The great promise of SSL has been observed across a range of domains in computer vision30, natural language processing31,32,33, and speech processing34. In automated sleep analysis, with the widespread proliferation of miniature sleep sensing technologies, accumulating substantial quantities of unlabeled data has become increasingly feasible. This development holds the potential to furnish extensive datasets for the training of SSL models, which are frequently structured around an encoder-decoder architecture. The encoders transform raw data into a compact representation, and decoders reconstruct the original data from this representation to learn meaningful patterns without explicit labels. What does that mean? Consider a pre-train-then-fine-tune paradigm, the encoder is initially trained to acquire useful representations (features) for downstream sleep-related tasks, such as sleep stage classification and sleep spindle recognition. Subsequently, those learned encoders are frozen, and trained/fine-tuned task-specific classification layers are updated to categorize specific events of interest within a smaller expert-annotated dataset. That approach aims to capture fundamental signal characteristics by learning to discern high-level semantics (e.g., different patterns in sleep data indicate sleep stages, quality, or disturbances) to facilitate effective representation learning. Of further interest is the use of SSL with domain adaptation in integrating those techniques with existing frameworks, potentially enhancing the adaptability and effectiveness of sleep stage classification algorithms across varied data sources and environments.

Harnessing existing SSL approaches

Various existing framework methodologies like SimCLR35, MoCo36, SimSiam37, and Barlow Twins38, offer universally adaptable frameworks that could seamlessly extend into sleep monitoring, warranting investigations into their efficacy. For instance, a recent study using accelerometer data alone from over 96,000 UK Biobank participants has shown the effectiveness of SSL for three-stage sleep classification and achieved an F1 score of 0.573 ± 0.12, representing a 7.1% improvement over the baseline model that did not incorporate SSL pre-training, as validated through internal evaluations39. This outcome challenges previous assumptions regarding the feasibility of sleep stage classification using accelerometer data only. That method, crucial in a domain with limited labelled data, emphasizes the effectiveness of general representations learned through SSL for sleep stage classification.

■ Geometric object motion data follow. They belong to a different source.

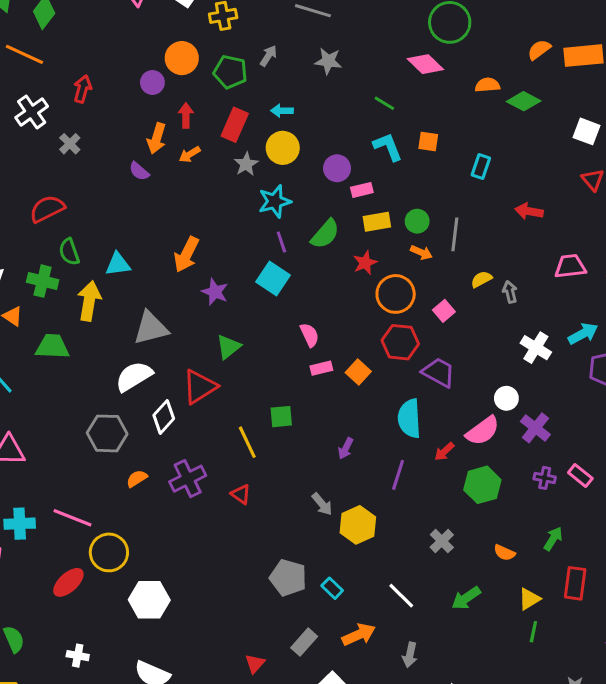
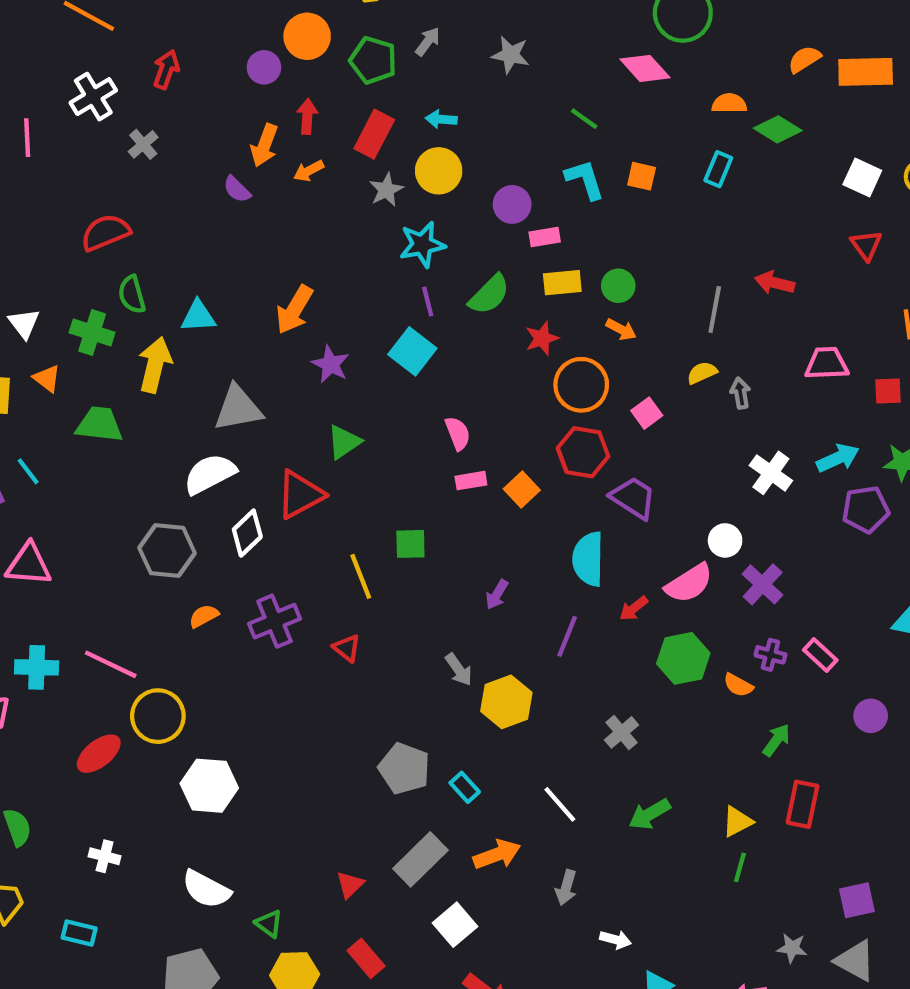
cyan rectangle: (481, 166) -> (718, 169), moved
gray line: (455, 234) -> (715, 309), moved
orange semicircle: (504, 553) -> (738, 685), moved
gray rectangle: (304, 642) -> (420, 859), size x1.4

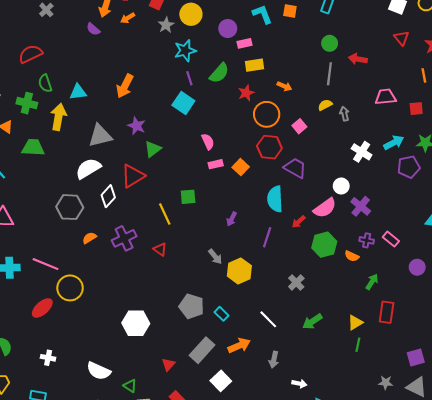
green circle: (618, 286) -> (330, 43), moved
purple star: (330, 364) -> (137, 126), moved
white hexagon: (209, 786) -> (136, 323), moved

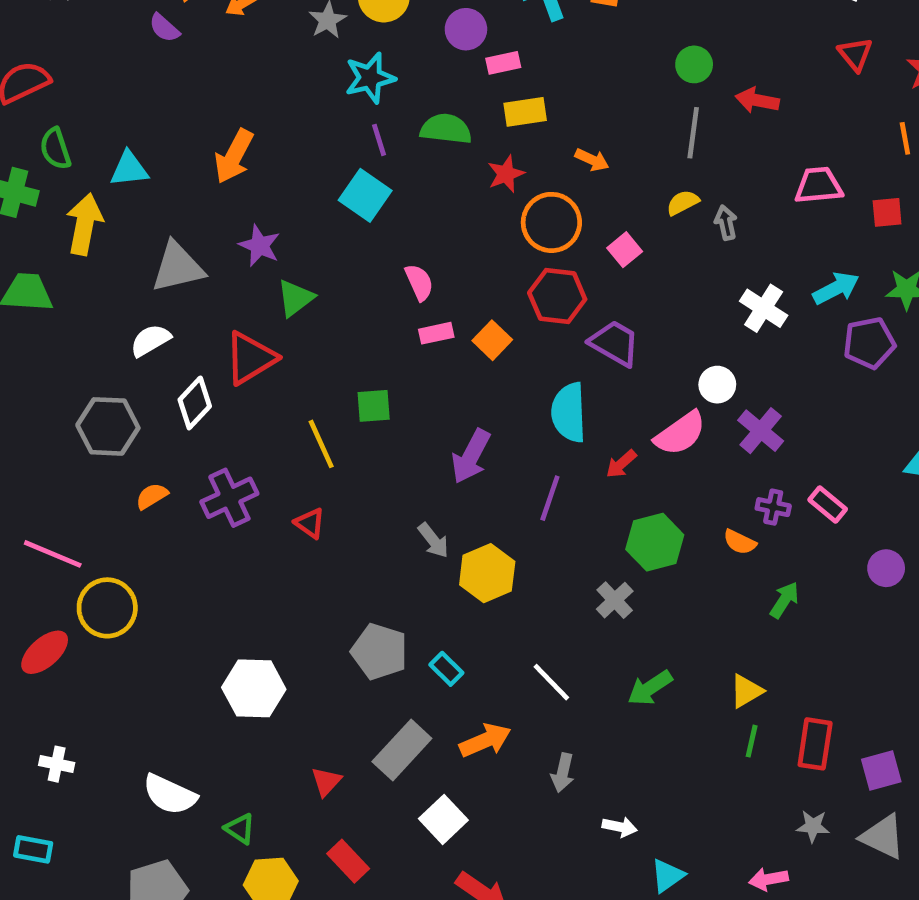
green semicircle: (219, 73) -> (446, 129), turned -125
white semicircle: (88, 168) -> (150, 340), size x0.7
purple arrow: (232, 219) -> (471, 456), size x1.6
green hexagon: (324, 245) -> (655, 542), moved
red rectangle: (387, 312) -> (815, 744), moved

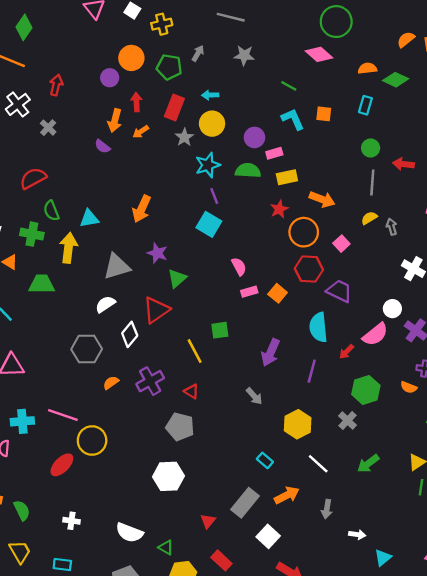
green semicircle: (446, 129) -> (248, 171), moved
orange arrow: (592, 160) -> (322, 199), size x1.5
yellow hexagon: (487, 573) -> (298, 424), moved
gray pentagon: (379, 652) -> (180, 427), moved

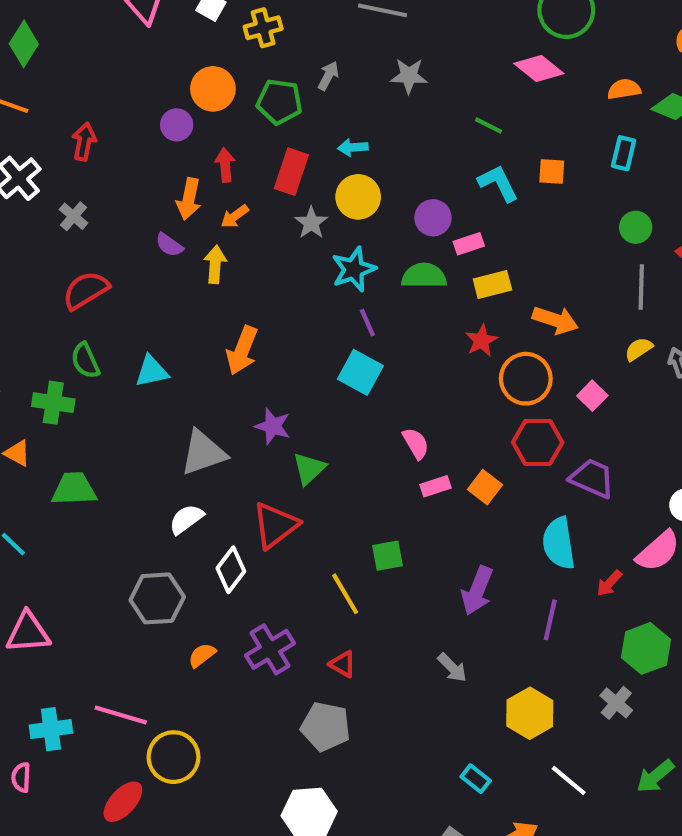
red semicircle: (33, 178) -> (86, 290), moved
yellow arrow: (68, 248) -> (215, 264), moved, size x0.7

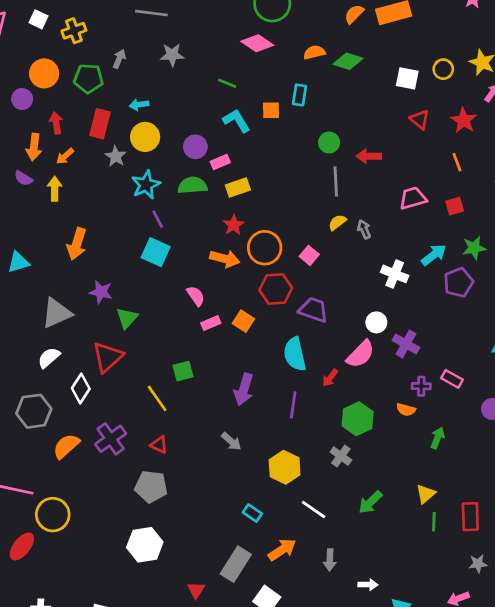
cyan rectangle: (624, 153) -> (299, 95), moved
orange arrow: (555, 320) -> (225, 259), moved
orange semicircle: (202, 655) -> (66, 446), size x1.5

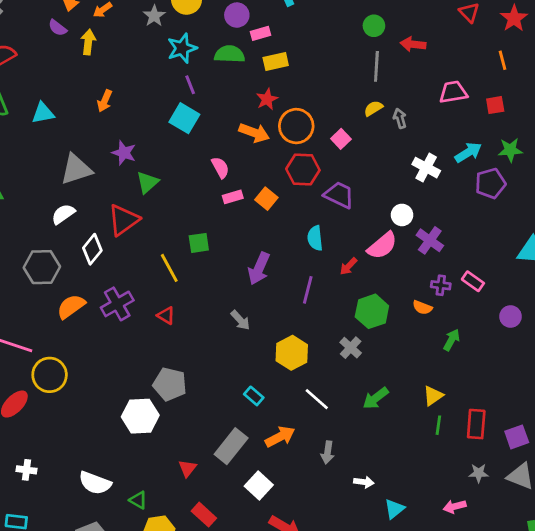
orange arrow: (77, 244) -> (105, 101), size x0.7
cyan semicircle: (295, 354) -> (315, 238), size x0.7
gray pentagon: (151, 487) -> (170, 384), moved

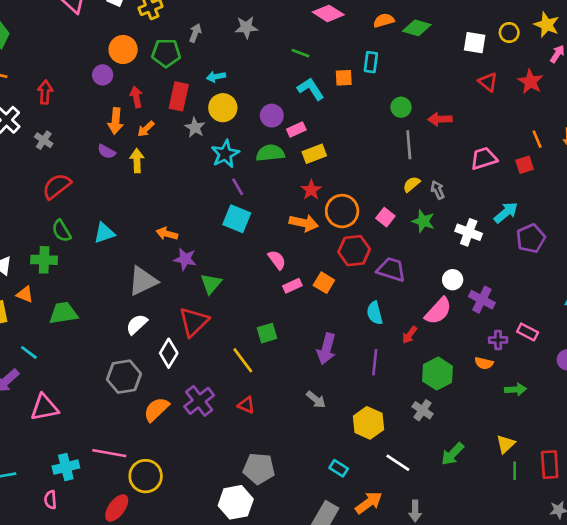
orange line: (502, 60) -> (537, 139), moved
orange arrow: (105, 101) -> (167, 234), moved, turned 90
green star: (510, 150) -> (423, 221), moved, turned 30
green arrow: (452, 340) -> (515, 389), turned 66

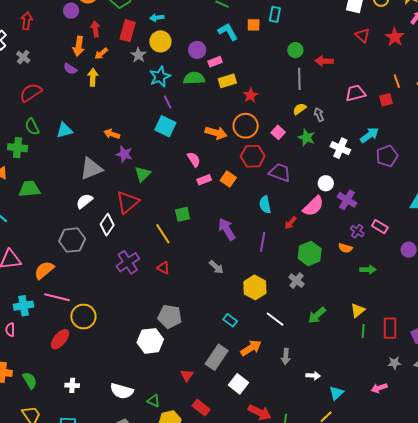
red star: (311, 190) -> (250, 95), moved
purple cross: (498, 340) -> (357, 231), turned 32
purple arrow: (326, 349) -> (227, 229), turned 130
orange semicircle: (156, 409) -> (44, 270), moved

In conclusion, the study by Patterson et al. highlighted the vulnerability of basic DL models to overfitting, particularly when applied to specific datasets, data preprocessing methodologies, and PSG annotation styles as demonstrated through a single cross-dataset evaluation. The effort to accumulate large-scale datasets of sleep stages, annotated by experts from raw data gathered through wearable devices continues to present a significant challenge. Nonetheless, DL has shown considerable promise in a single dataset setting. Hence, using vast amounts of unlabeled raw data from wearables and exploring sophisticated model architectures to improve generalizability, like integrating SSL and domain adaptation, offers a promising path for advancing long-term sleep assessment.